Task description: Looking at the records below, say how many lines include "clavicordinomadi", and add nothing else.

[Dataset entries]
___

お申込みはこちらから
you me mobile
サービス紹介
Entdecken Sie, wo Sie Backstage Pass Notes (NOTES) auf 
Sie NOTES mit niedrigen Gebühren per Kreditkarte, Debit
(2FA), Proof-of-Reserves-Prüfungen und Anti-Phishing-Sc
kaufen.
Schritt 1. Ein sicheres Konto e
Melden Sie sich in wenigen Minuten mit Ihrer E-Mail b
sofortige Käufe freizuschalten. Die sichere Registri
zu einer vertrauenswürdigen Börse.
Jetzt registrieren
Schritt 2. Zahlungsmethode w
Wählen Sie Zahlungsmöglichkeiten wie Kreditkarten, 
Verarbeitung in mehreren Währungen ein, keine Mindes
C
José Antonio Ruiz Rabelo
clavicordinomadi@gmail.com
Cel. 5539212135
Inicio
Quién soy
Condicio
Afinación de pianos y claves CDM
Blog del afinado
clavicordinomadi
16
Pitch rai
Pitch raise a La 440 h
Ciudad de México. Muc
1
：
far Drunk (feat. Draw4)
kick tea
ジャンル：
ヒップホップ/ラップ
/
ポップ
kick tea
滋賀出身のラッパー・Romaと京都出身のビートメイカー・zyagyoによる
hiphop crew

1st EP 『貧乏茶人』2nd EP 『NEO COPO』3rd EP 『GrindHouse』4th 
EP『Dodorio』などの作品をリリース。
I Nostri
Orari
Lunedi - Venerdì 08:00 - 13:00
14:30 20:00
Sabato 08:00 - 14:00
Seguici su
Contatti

___

Expected answer: 2